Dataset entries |
BEGIN

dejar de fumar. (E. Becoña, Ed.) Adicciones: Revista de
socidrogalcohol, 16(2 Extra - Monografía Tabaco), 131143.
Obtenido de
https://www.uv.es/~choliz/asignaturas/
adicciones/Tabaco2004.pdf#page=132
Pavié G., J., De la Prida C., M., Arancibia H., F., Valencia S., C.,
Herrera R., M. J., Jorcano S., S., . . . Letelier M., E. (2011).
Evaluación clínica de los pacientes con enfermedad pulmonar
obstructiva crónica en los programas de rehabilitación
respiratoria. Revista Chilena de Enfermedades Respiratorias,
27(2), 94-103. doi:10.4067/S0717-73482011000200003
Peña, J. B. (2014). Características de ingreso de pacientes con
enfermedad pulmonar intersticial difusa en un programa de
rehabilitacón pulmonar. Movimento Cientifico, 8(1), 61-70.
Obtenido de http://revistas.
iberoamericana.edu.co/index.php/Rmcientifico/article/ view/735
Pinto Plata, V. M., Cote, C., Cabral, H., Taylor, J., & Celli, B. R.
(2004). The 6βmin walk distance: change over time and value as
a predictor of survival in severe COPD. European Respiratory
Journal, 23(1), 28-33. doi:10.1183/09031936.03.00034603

END
BEGIN

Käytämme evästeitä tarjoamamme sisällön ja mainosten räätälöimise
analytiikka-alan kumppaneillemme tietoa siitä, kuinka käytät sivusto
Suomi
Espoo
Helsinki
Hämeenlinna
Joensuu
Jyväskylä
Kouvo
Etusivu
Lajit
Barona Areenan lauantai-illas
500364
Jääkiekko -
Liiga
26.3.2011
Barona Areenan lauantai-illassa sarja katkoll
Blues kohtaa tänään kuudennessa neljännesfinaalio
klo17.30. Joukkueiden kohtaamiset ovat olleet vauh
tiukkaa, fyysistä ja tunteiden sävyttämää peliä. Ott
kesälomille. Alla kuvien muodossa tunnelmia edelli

END

Action item |
Lines to set down from above: the line with "obstructiva crónica en", the line with "Journal, 23(1), 28-33.", and every line between, each exactly as written.

Answer box |
obstructiva crónica en los programas de rehabilitación
respiratoria. Revista Chilena de Enfermedades Respiratorias,
27(2), 94-103. doi:10.4067/S0717-73482011000200003
Peña, J. B. (2014). Características de ingreso de pacientes con
enfermedad pulmonar intersticial difusa en un programa de
rehabilitacón pulmonar. Movimento Cientifico, 8(1), 61-70.
Obtenido de http://revistas.
iberoamericana.edu.co/index.php/Rmcientifico/article/ view/735
Pinto Plata, V. M., Cote, C., Cabral, H., Taylor, J., & Celli, B. R.
(2004). The 6βmin walk distance: change over time and value as
a predictor of survival in severe COPD. European Respiratory
Journal, 23(1), 28-33. doi:10.1183/09031936.03.00034603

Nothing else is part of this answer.